▶ **Records for this task**
============================================================

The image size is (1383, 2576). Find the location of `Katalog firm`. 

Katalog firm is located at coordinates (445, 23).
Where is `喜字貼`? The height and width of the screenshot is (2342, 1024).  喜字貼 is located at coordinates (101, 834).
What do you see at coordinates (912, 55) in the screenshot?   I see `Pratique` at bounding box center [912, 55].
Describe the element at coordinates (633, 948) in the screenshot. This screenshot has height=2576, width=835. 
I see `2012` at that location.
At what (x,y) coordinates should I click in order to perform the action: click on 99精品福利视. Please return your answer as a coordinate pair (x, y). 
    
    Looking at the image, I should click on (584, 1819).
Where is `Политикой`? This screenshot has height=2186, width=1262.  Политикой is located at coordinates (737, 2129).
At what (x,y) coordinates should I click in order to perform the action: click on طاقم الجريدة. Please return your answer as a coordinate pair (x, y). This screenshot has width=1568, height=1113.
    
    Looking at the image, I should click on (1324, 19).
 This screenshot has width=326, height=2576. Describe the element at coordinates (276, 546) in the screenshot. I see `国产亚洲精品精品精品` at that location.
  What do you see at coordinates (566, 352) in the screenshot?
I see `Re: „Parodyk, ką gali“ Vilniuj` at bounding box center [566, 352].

============================================================

▶ **Instructions for the task**
Find the lines above that contain the word "Where" and collect them.

▶ **Answer space**
Where is `喜字貼`? The height and width of the screenshot is (2342, 1024).  喜字貼 is located at coordinates (101, 834).
Where is `Политикой`? This screenshot has height=2186, width=1262.  Политикой is located at coordinates (737, 2129).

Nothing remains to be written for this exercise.